◆ What to produce: All lines of the entries with "assertief" in them must be listed.

◆ Data supplied:
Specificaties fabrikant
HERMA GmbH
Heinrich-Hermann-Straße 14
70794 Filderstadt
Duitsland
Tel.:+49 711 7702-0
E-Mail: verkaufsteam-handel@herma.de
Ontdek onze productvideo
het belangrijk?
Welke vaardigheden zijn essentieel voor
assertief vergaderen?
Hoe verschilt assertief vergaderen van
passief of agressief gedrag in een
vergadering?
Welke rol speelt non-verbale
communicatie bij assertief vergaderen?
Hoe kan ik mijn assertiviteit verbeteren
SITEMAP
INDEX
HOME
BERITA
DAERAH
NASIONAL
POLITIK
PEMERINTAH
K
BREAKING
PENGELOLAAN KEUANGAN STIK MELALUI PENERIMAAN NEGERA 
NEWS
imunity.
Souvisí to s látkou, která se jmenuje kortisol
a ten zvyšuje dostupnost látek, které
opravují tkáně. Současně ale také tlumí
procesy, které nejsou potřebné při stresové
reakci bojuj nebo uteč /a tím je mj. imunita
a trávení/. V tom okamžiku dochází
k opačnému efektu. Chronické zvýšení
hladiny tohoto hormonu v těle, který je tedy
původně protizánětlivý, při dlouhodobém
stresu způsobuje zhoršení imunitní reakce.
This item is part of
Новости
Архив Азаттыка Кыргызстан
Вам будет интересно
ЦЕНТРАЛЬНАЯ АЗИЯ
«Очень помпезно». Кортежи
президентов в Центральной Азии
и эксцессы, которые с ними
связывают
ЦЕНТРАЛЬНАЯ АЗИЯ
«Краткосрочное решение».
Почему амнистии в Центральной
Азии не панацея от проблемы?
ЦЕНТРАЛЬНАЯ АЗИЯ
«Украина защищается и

◆ Output of the task:
assertief vergaderen?
Hoe verschilt assertief vergaderen van
communicatie bij assertief vergaderen?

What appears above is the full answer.